How Accurate are Oregon's Labor Force Estimates?
 
Producing estimates of labor force values helps to control costs, but the tradeoff is that the estimates likely differ from the hypothetical true values. This difference is known as error. To help users interpret the likely accuracy of any estimate, it's useful for data to be reported with standard errors. Standard errors are developed for Oregon's seasonally adjusted and not seasonally adjusted labor force data.

Standard errors indicate the probable accuracy of Oregon's labor force estimates. They can be used to construct confidence intervals, or error ranges. An error range is a range of numbers above and below the estimate that likely contains the true value for a given level of confidence. The width of an error range indicates the level of uncertainty associated with an estimate. Wider error ranges contain more possible numbers that the true value is likely to assume. Thus, broad error ranges indicate less certainty about the accuracy of the estimate, while narrow error ranges indicate more accuracy. Oregon's preliminary June 2009 seasonally adjusted unemployment rate of 12.2 percent had an error range of 11.2 to 13.2 percent at the 90 percent confidence level.

Revisions to Labor Force Data
 
Like most data from agencies that produce statistics, the labor force numbers undergo revisions.
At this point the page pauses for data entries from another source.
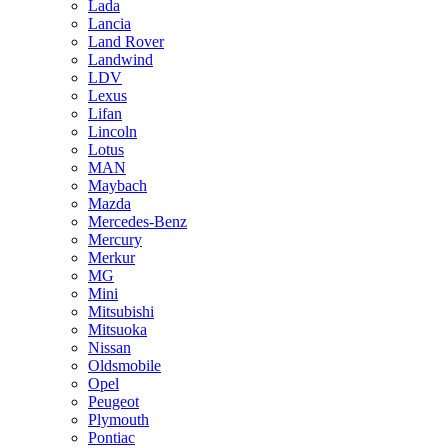
Lada
Lancia
Land Rover
Landwind
LDV
Lexus
Lifan
Lincoln
Lotus
MAN
Maybach
Mazda
Mercedes-Benz
Mercury
Merkur
MG
Mini
Mitsubishi
Mitsuoka
Nissan
Oldsmobile
Opel
Peugeot
Plymouth
Pontiac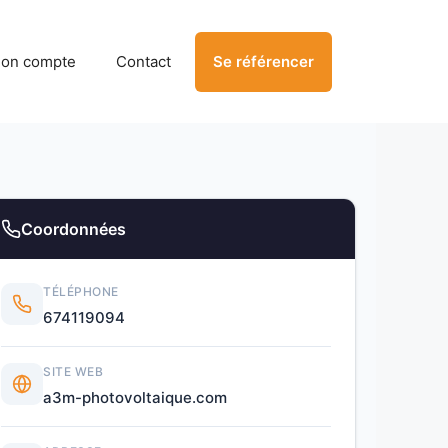
on compte
Contact
Se référencer
Coordonnées
TÉLÉPHONE
674119094
SITE WEB
a3m-photovoltaique.com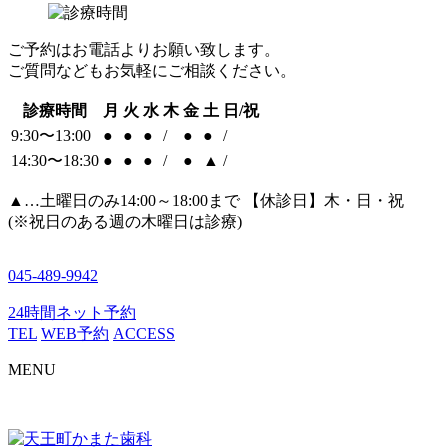
ご予約はお電話よりお願い致します。
ご質問などもお気軽にご相談ください。
診療時間
月
火
水
木
金
土
日/祝
9:30〜13:00
●
●
●
/
●
●
/
14:30〜18:30
●
●
●
/
●
▲
/
▲
…土曜日のみ14:00～18:00まで 【休診日】木・日・祝
(※祝日のある週の木曜日は診療)
045-489-9942
24時間ネット予約
TEL
WEB予約
ACCESS
MENU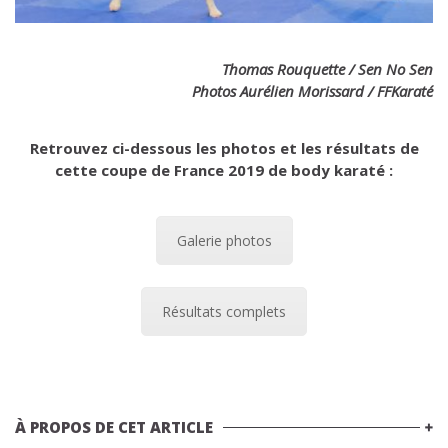
Thomas Rouquette / Sen No Sen
Photos Aurélien Morissard / FFKaraté
Retrouvez ci-dessous les photos et les résultats de
cette coupe de France 2019 de body karaté :
Galerie photos
Résultats complets
À PROPOS DE CET ARTICLE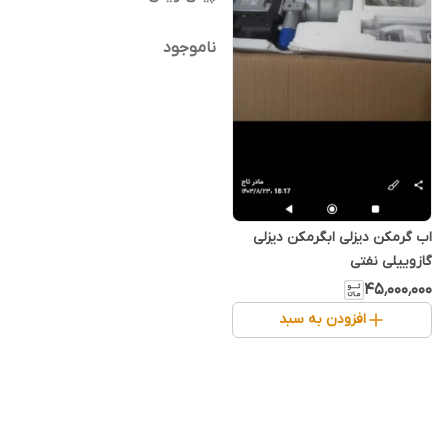
ناموجود
اب گرمکن دیزلی ابگرمکن دیزلی
گازوییلی نفتی
۴۵٬۰۰۰٬۰۰۰
افزودن به سبد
The first time that a number is released to the public, it is labeled as a preliminary estimate. The number is revised the following month and is labeled as final. However, these numbers will be revised again near the beginning of the following year during Annual Processing.

Annual processing occurs shortly after the completion of each calendar year. At this time, more revisions are made to the labor force data. The historical series is reprocessed using a smoothing algorithm. Basically, this levels the data series by using more CPS time series data than the filter had to produce the preliminary numbers. Further, updates to the model inputs are incorporated into the labor force data at annual processing time.

Conclusion
 
Labor force estimates are produced using funding and methodology from the BLS. They are referred to as estimates because they are based on a survey sample of the population, a time series model and real-time benchmark adjustment - but not a census. The basic idea behind the LAUS estimating procedure is to take a CPS unemployment rate and remove the survey error and recurring seasonal effects. This reveals a clearer picture of the long-run trend in the labor market.